Das hört sich stark danach an, als ob da wirklich was mit der wlan verbindung nicht in ordnung ist. Aber da kann ich dir jetzt sooo auf die Distanz auch niocht wirklich weiterhelfen. Sorry


----------



## einsnull (11. August 2004)

*Servus*

Hast du einen Accsess Point dazwischen?


----------



## cater (12. August 2004)

Kein AP dazwischen.
Jetzt geht es auch, ich habe einfach viele Einstellungen durchprobiert und plötzlich funktioniertes - sogar recht gut, obwohl manchmal die Verbingung abbricht, aber nicht mehr häufig, ich denke das liegt dann eher an Störgeräten.

Carlo


----------



## DeCoDeX (27. August 2004)

Achtung:

Ich hatte genau das selbe Problem GEHABT... ich war schon halb am verzweifeln (6 MONATE AM FUMMELN) ... bis ich folgende Abweichung in den Einstellungen gemerkt hab

Laptop:
Konfigurieren von Netzwerkkarte >>> ERWEITERT 

Es gibt in diesem Menü die folgenden 2 Werte, die bei mir bei LAPTOP UND DESKTOP nicht übereinstimmten:

1. Fragmentation Threshold
2. RTS Threshold

Ich hatte z. B. bei meinem Desktop einen Wert von 4096 (bei beiden)
während ich auf dem Laptop den Wert von 2346 bzw. 2347 hatte.

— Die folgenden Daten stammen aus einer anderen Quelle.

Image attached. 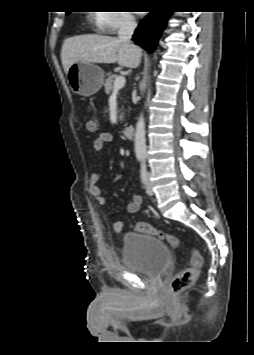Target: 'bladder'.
Returning <instances> with one entry per match:
<instances>
[{
    "instance_id": "bladder-1",
    "label": "bladder",
    "mask_w": 254,
    "mask_h": 355,
    "mask_svg": "<svg viewBox=\"0 0 254 355\" xmlns=\"http://www.w3.org/2000/svg\"><path fill=\"white\" fill-rule=\"evenodd\" d=\"M169 260V250L157 237L135 233L123 236L122 263L127 270L154 279L167 270Z\"/></svg>"
}]
</instances>
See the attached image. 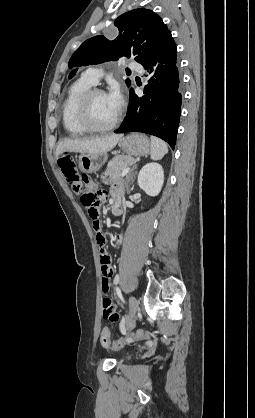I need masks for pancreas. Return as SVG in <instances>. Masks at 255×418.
Listing matches in <instances>:
<instances>
[{
  "instance_id": "1",
  "label": "pancreas",
  "mask_w": 255,
  "mask_h": 418,
  "mask_svg": "<svg viewBox=\"0 0 255 418\" xmlns=\"http://www.w3.org/2000/svg\"><path fill=\"white\" fill-rule=\"evenodd\" d=\"M135 163V158L131 156L117 155L109 161L105 174L116 183L119 180L122 171Z\"/></svg>"
}]
</instances>
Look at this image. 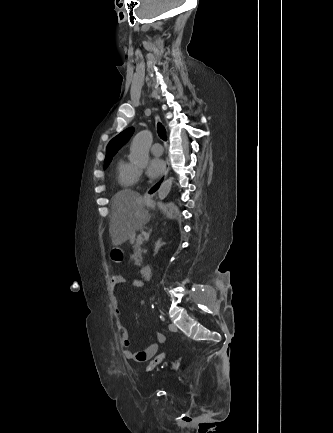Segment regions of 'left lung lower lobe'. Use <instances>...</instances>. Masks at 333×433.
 Listing matches in <instances>:
<instances>
[{
  "label": "left lung lower lobe",
  "instance_id": "obj_1",
  "mask_svg": "<svg viewBox=\"0 0 333 433\" xmlns=\"http://www.w3.org/2000/svg\"><path fill=\"white\" fill-rule=\"evenodd\" d=\"M174 210H175V208H174V206L171 204V205L168 207V212L171 214Z\"/></svg>",
  "mask_w": 333,
  "mask_h": 433
}]
</instances>
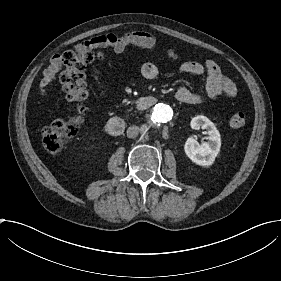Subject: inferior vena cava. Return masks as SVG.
Masks as SVG:
<instances>
[{
    "instance_id": "obj_1",
    "label": "inferior vena cava",
    "mask_w": 281,
    "mask_h": 281,
    "mask_svg": "<svg viewBox=\"0 0 281 281\" xmlns=\"http://www.w3.org/2000/svg\"><path fill=\"white\" fill-rule=\"evenodd\" d=\"M139 134V127L138 126H130L127 129V137L128 138H136Z\"/></svg>"
}]
</instances>
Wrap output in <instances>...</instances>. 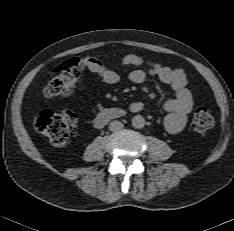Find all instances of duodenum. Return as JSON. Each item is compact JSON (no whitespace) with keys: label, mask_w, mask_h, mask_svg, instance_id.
Here are the masks:
<instances>
[{"label":"duodenum","mask_w":234,"mask_h":231,"mask_svg":"<svg viewBox=\"0 0 234 231\" xmlns=\"http://www.w3.org/2000/svg\"><path fill=\"white\" fill-rule=\"evenodd\" d=\"M125 115V110L121 108H106L100 111L95 116V124L101 126L108 121L123 117Z\"/></svg>","instance_id":"obj_1"}]
</instances>
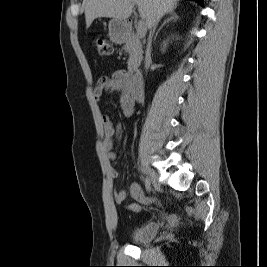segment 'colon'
<instances>
[{
  "instance_id": "5ec220e1",
  "label": "colon",
  "mask_w": 267,
  "mask_h": 267,
  "mask_svg": "<svg viewBox=\"0 0 267 267\" xmlns=\"http://www.w3.org/2000/svg\"><path fill=\"white\" fill-rule=\"evenodd\" d=\"M95 46H96L98 54L101 56H109L112 53L111 44L102 37H97L95 39Z\"/></svg>"
}]
</instances>
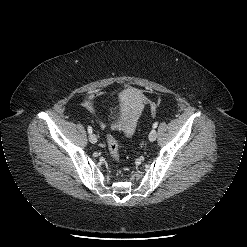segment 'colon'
<instances>
[{"mask_svg": "<svg viewBox=\"0 0 247 247\" xmlns=\"http://www.w3.org/2000/svg\"><path fill=\"white\" fill-rule=\"evenodd\" d=\"M107 145L112 158L116 161H119L120 160L119 146L117 140L112 135H108Z\"/></svg>", "mask_w": 247, "mask_h": 247, "instance_id": "5ec220e1", "label": "colon"}]
</instances>
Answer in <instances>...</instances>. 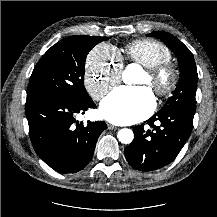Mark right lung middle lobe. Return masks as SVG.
<instances>
[{"instance_id": "right-lung-middle-lobe-1", "label": "right lung middle lobe", "mask_w": 217, "mask_h": 217, "mask_svg": "<svg viewBox=\"0 0 217 217\" xmlns=\"http://www.w3.org/2000/svg\"><path fill=\"white\" fill-rule=\"evenodd\" d=\"M107 39L99 36H70L53 45L32 72L27 101L62 99L83 102L90 99L84 87L86 56L95 45Z\"/></svg>"}]
</instances>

Nachdem ich beide Werte (sowohl bei dem Desktop wie auch auf dem Laptop) auf den selben Wert gesetzt habe (in diesem Fall ging nur der kleinere) funktionierte die VERBINDUNG PROBLEMLOS.

Davor hatte ich das Problem, dass ich zwar von einem auf den anderen pingen konnte, aber irgendeiner von beiden PCs hat sich stets nicht gefunden .... oder ein Ping vom Laptop hat z. B. nur erst dann funktioniert sobald ich schon einmal vom Desktop auf Laptop gepingt habe.
Eine Verbindung / bzw. ein Zugriff auf die Dateien und Ordner war beidseitig nicht möglich!

ICH HOFFE DIR DAMIT GEHOLFEN ZU HABEN...

Grüße Marius


----------